__LISTED ENTRIES__:
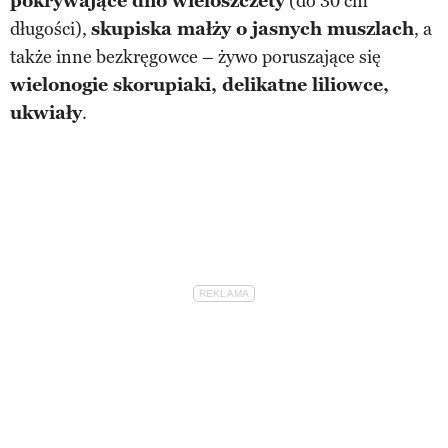
pokrywające dno wieloszczety
(do 30 cm
długości),
skupiska małży o jasnych muszlach
, a
także inne bezkręgowce – żywo poruszające się
wielonogie skorupiaki, delikatne liliowce,
ukwiały
.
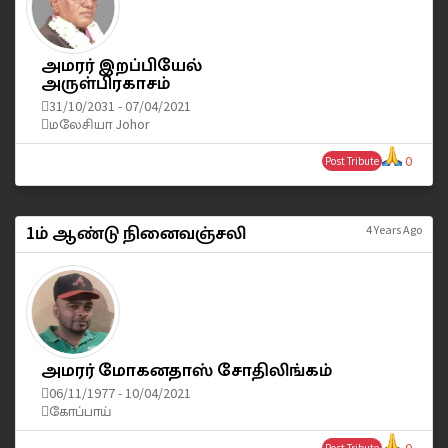
அமரர் இறப்பியேல்
அருள்பிரகாசம்
31/10/2031 - 07/04/2021
மலேசியா Johor
0
Post Tribute
1ம் ஆண்டு நினைவஞ்சலி
4 Years Ago
அமரர் மோகனதாஸ் சோதிலிங்கம்
06/11/1977 - 10/04/2021
கோப்பாய்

__WORK INSTRUCTIONS__:
From the first record to the last, restate everything exactly but omit the pictures.

__THE ANSWER__:
pokrywające dno wieloszczety
(do 30 cm
długości),
skupiska małży o jasnych muszlach
, a
także inne bezkręgowce – żywo poruszające się
wielonogie skorupiaki, delikatne liliowce,
ukwiały
.
அமரர் இறப்பியேல்
அருள்பிரகாசம்
31/10/2031 - 07/04/2021
மலேசியா Johor
0
Post Tribute
1ம் ஆண்டு நினைவஞ்சலி
4 Years Ago
அமரர் மோகனதாஸ் சோதிலிங்கம்
06/11/1977 - 10/04/2021
கோப்பாய்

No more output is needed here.